## Problem to work on
If a line below includes the string "disavow", copy it.

##### Extracted records

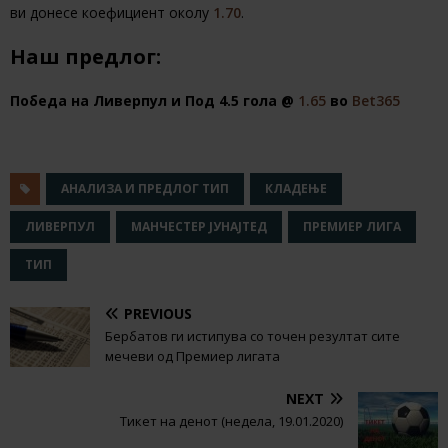
ви донесе коефициент околу
1.70
.
Наш предлог:
Победа на Ливерпул и Под 4.5 гола @
1.65
во
Bet365
АНАЛИЗА И ПРЕДЛОГ ТИП
КЛАДЕЊЕ
ЛИВЕРПУЛ
МАНЧЕСТЕР ЈУНАЈТЕД
ПРЕМИЕР ЛИГА
ТИП
PREVIOUS
Бербатов ги истипува со точен резултат сите
мечеви од Премиер лигата
NEXT
Тикет на денот (недела, 19.01.2020)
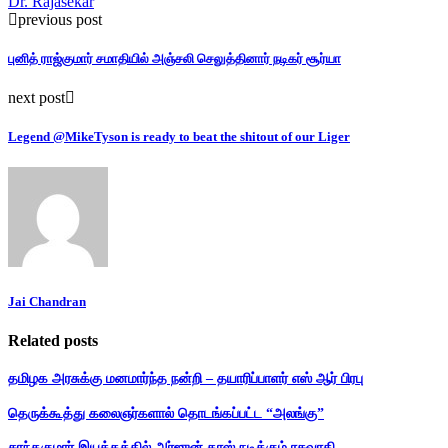
Dr. Rajasekar
previous post
புனித் ராஜ்குமார் சமாதியில் அஞ்சலி செலுத்தினார் நடிகர் சூர்யா
next post
Legend @MikeTyson is ready to beat the shitout of our Liger
Jai Chandran
Related posts
தமிழக அரசுக்கு மனமார்ந்த நன்றி – தயாரிப்பாளர் எஸ் ஆர் பிரபு
தெருக்கூத்து கலைஞர்களால் தொடங்கப்பட்ட “அலங்கு”
சாந்தகுமார் இயக்கத்தில் அர்ஜுன் தாஸ் நடிக்கும் ரசவாதி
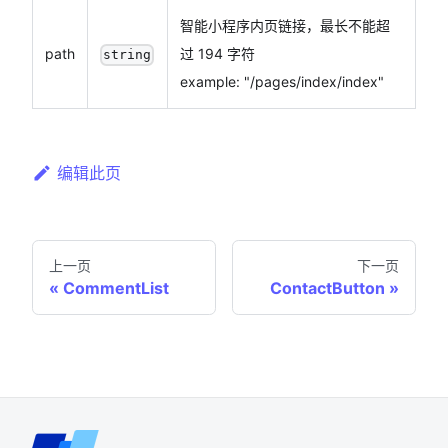
智能小程序内页链接，最长不能超
path
过 194 字符
string
example: "/pages/index/index"
编辑此页
上一页
下一页
CommentList
ContactButton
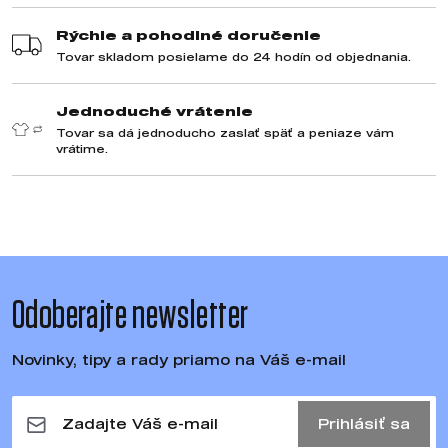
Rýchle a pohodlné doručenie
Tovar skladom posielame do 24 hodín od objednania.
Jednoduché vrátenie
Tovar sa dá jednoducho zaslať späť a peniaze vám
vrátime.
Odoberajte newsletter
Novinky, tipy a rady priamo na Váš e-mail
Prihlásiť sa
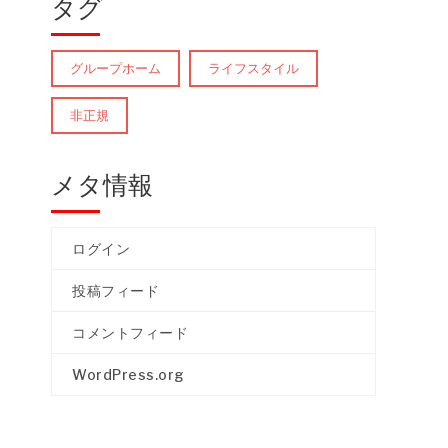
タグ
グループホーム
ライフスタイル
非正規
メタ情報
ログイン
投稿フィード
コメントフィード
WordPress.org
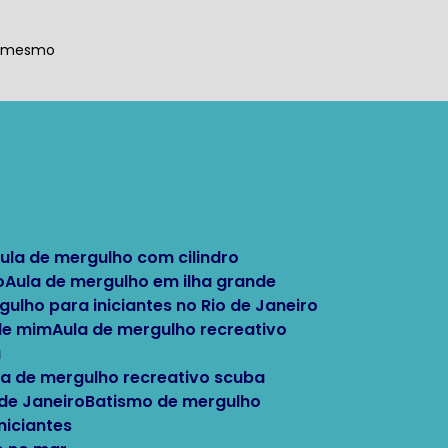
a mesmo
Aula de mergulho com cilindro
o
Aula de mergulho em ilha grande
rgulho para iniciantes no Rio de Janeiro
 de mim
Aula de mergulho recreativo
a
ula de mergulho recreativo scuba
 de Janeiro
Batismo de mergulho
niciantes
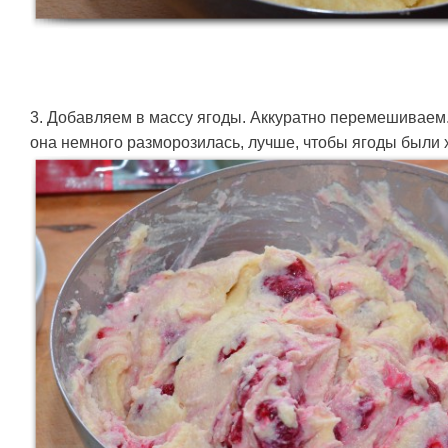
3. Добавляем в массу ягоды. Аккуратно перемешиваем
она немного разморозилась, лучше, чтобы ягоды были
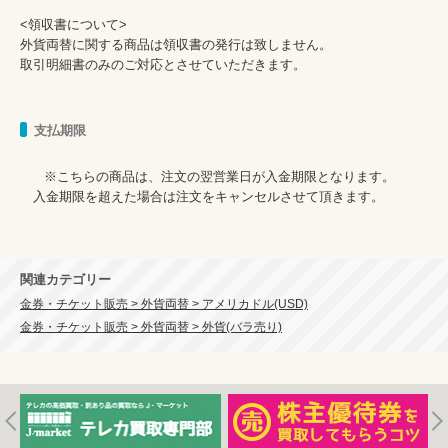
<領収書について>

外貨両替に関する商品は領収書の発行は致しません。

取引明細書のみのご対応とさせていただきます。

支払期限
      ※こちらの商品は、注文の翌営業日が入金期限となります。

　入金期限を超えた場合は注文をキャンセルさせて頂きます。

関連カテゴリー
金券・チケット販売 > 外貨両替 > アメリカドル(USD)
金券・チケット販売 > 外貨両替 > 外貨(バラ売り)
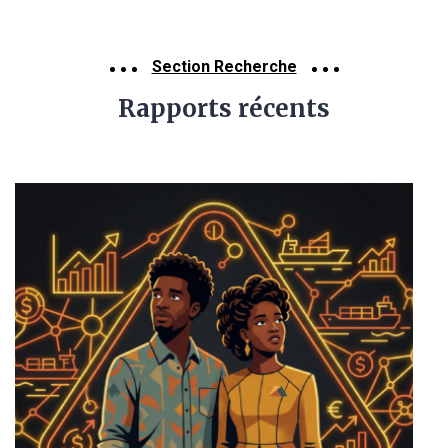
Section Recherche
Rapports récents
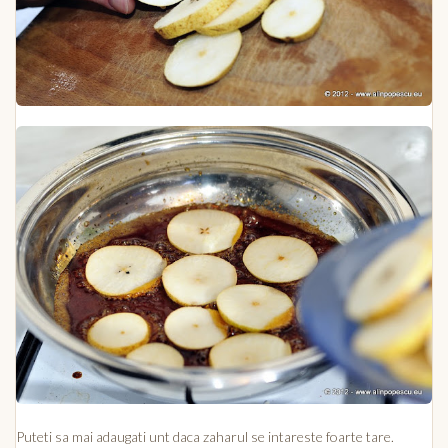
Puteti sa mai adaugati unt daca zaharul se intareste foarte tare.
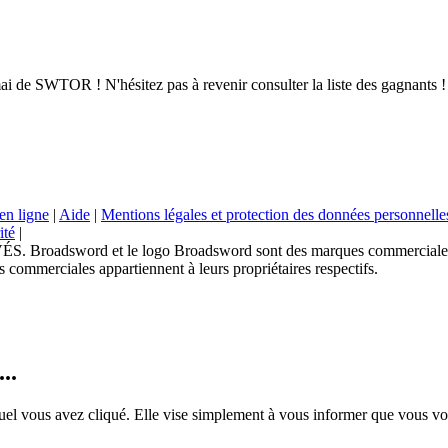
ai de SWTOR ! N'hésitez pas à revenir consulter la liste des gagnants !
en ligne
|
Aide
|
Mentions légales et protection des données personnelle
ité
|
sword et le logo Broadsword sont des marques commerciales de
 commerciales appartiennent à leurs propriétaires respectifs.
..
uel vous avez cliqué. Elle vise simplement à vous informer que vous vou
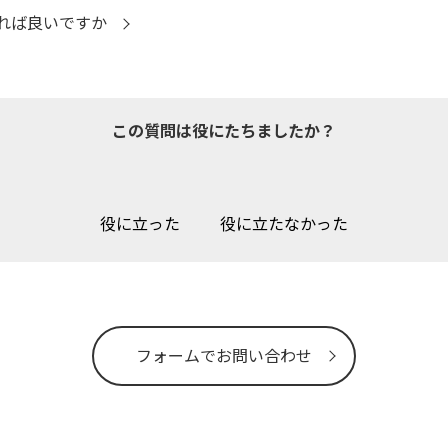
れば良いですか
この質問は役にたちましたか？
役に立った
役に立たなかった
フォームでお問い合わせ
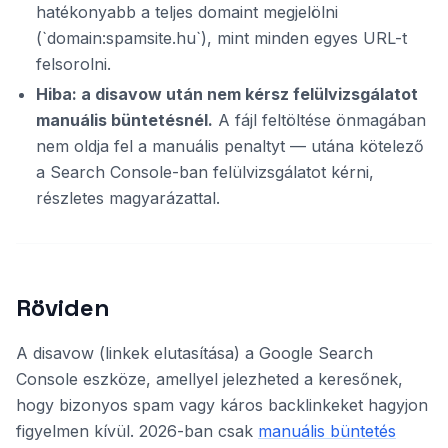
hatékonyabb a teljes domaint megjelölni
(`domain:spamsite.hu`), mint minden egyes URL-t
felsorolni.
Hiba: a disavow után nem kérsz felülvizsgálatot
manuális büntetésnél.
A fájl feltöltése önmagában
nem oldja fel a manuális penaltyt — utána kötelező
a Search Console-ban felülvizsgálatot kérni,
részletes magyarázattal.
Röviden
A disavow (linkek elutasítása) a Google Search
Console eszköze, amellyel jelezheted a keresőnek,
hogy bizonyos spam vagy káros backlinkeket hagyjon
figyelmen kívül. 2026-ban csak
manuális büntetés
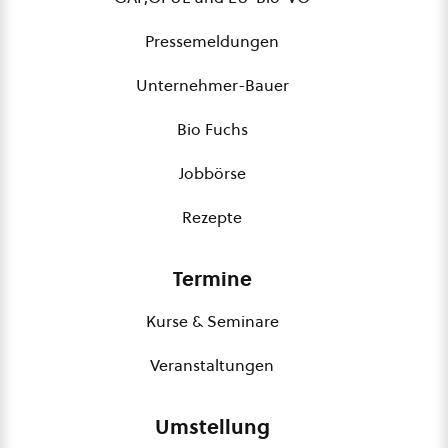
Pressemeldungen
Unternehmer-Bauer
Bio Fuchs
Jobbörse
Rezepte
Termine
Kurse & Seminare
Veranstaltungen
Umstellung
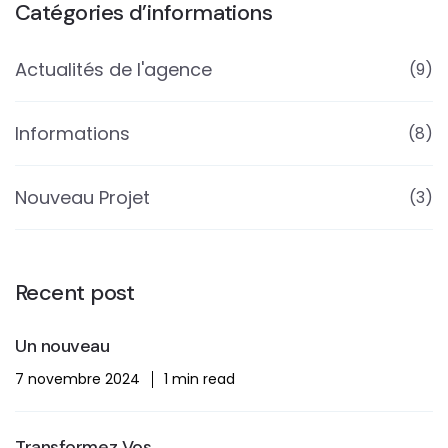
Catégories d’informations
Actualités de l'agence
(9)
Informations
(8)
Nouveau Projet
(3)
Recent post
Un nouveau
7 novembre 2024
1 min read
Transformez Vos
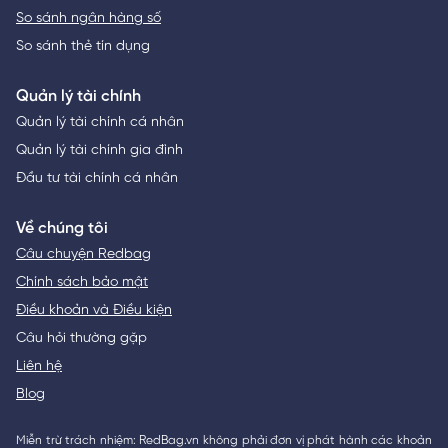
So sánh ngân hàng số
So sánh thẻ tín dụng
Quản lý tài chính
Quản lý tài chính cá nhân
Quản lý tài chính gia đình
Đầu tư tài chính cá nhân
Về chúng tôi
Câu chuyện Redbag
Chính sách bảo mật
Điều khoản và Điều kiện
Câu hỏi thường gặp
Liên hệ
Blog
Miễn trừ trách nhiệm: RedBag.vn không phải đơn vị phát hành các khoản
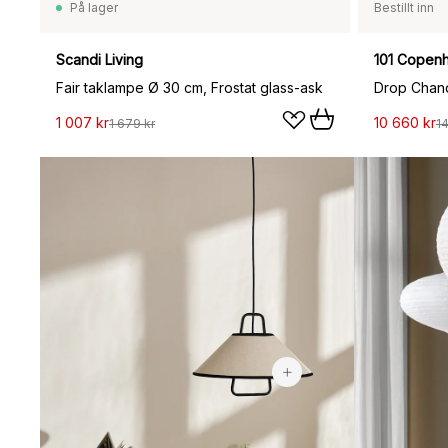
På lager
Bestillt inn
Scandi Living
101 Copen
Fair taklampe Ø 30 cm, Frostat glass-ask
Drop Chand
1 007 kr
10 660 kr
1 679 kr
14
1 123 kr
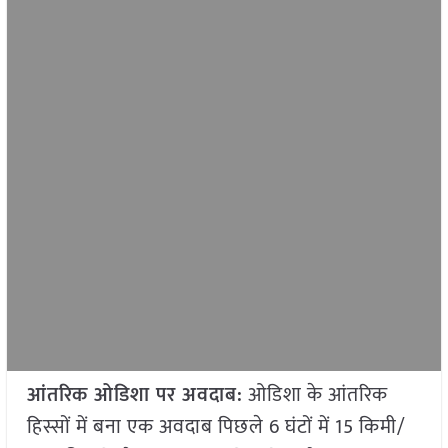
आंतरिक ओडिशा पर अवदाब:
ओडिशा के आंतरिक
हिस्सों में बना एक अवदाब पिछले 6 घंटों में 15 किमी/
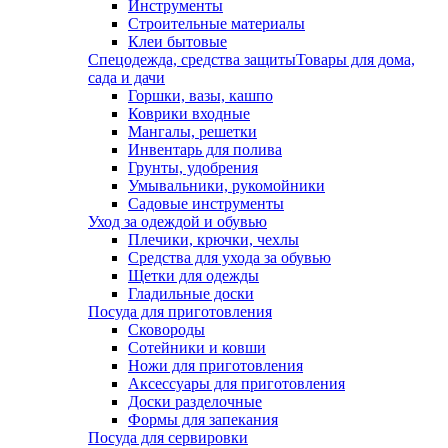
Инструменты
Строительные материалы
Клеи бытовые
Спецодежда, средства защиты
Товары для дома,
сада и дачи
Горшки, вазы, кашпо
Коврики входные
Мангалы, решетки
Инвентарь для полива
Грунты, удобрения
Умывальники, рукомойники
Садовые инструменты
Уход за одеждой и обувью
Плечики, крючки, чехлы
Средства для ухода за обувью
Щетки для одежды
Гладильные доски
Посуда для приготовления
Сковороды
Сотейники и ковши
Ножи для приготовления
Аксессуары для приготовления
Доски разделочные
Формы для запекания
Посуда для сервировки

##########

## Exercise response
Hiba: a disavow után nem kérsz felülvizsgálatot
A disavow (linkek elutasítása) a Google Search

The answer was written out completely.